Over the past year, Wohlbold and her team have been exploring this dark side of Ottawa, uncovering more than 140 victims, mostly girls between the ages of 12 and 25 who have been lured, coerced, threatened into having sex for money.  It is a highly lucrative business for the traffickers that can bring in $1000 a day per girl.  Ninety percent of those victims were Canadian, from the Ottawa area.

“It's happening in private parties, in private venues,” says Wohlbold, “It’s harder to find and harder for police to access.”

Human trafficking has been called modern day slavery but most of the victims aren't physically restrained.  It is more of a psychological bond where they are slowly groomed, then threatened in order to get them to comply. Police say Ottawa is a particularly lucrative spot for recruiting these victims. 

"We are not sure what it is that is driving that,” says Staff Sergeant Kal Ghadban with the Ottawa Police, “but for some reason they are in Ottawa because (the girls) can get better paid here.”

The researchers have teamed up with police and Operation Come Home to bring awareness to young people about human trafficking.  Operation Come Home deals with youth at risk. Natalie Elliott is the director of programs for Operation Come Home. 

“Our youth are at risk,” she says, “they're alone, needing friends, family so when someone approaches them with “Hey, you want to have some fun?” it could turn to something else.”

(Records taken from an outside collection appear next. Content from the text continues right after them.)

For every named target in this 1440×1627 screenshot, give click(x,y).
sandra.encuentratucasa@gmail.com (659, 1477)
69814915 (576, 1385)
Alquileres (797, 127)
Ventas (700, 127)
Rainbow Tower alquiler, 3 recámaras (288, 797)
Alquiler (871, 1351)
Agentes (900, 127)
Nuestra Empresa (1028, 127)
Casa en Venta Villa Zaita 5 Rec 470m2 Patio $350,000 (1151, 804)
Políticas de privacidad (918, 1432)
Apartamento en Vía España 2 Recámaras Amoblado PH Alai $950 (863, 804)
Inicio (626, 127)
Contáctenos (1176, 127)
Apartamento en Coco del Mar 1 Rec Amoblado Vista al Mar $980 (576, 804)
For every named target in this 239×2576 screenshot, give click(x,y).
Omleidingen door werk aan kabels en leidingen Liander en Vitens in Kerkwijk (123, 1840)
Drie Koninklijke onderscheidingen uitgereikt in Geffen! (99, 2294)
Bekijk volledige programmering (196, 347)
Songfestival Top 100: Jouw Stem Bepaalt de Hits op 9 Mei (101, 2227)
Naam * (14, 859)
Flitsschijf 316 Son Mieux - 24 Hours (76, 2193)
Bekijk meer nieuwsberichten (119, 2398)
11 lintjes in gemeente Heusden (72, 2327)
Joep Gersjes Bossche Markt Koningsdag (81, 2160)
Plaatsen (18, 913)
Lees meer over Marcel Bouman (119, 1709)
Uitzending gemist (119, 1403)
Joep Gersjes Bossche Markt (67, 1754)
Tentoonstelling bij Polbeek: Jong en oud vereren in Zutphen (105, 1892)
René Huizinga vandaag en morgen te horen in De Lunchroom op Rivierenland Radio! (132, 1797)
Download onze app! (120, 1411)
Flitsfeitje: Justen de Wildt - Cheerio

The researchers are hoping to get front-line workers, even hotel staff to identify victims of human trafficking so that these girls can be rescued and their tormenters charged. Wohlbold says they are also working on a 50-minute video on human trafficking in cooperation with Operation Come Home that she hopes will be shown in Ottawa-area highschools.

 Ottawa Police have a dedicated team in place to target human trafficking, with four officers working on the file. It is a pilot project that has uncovered a few high profile cases and led to convictions and jail time.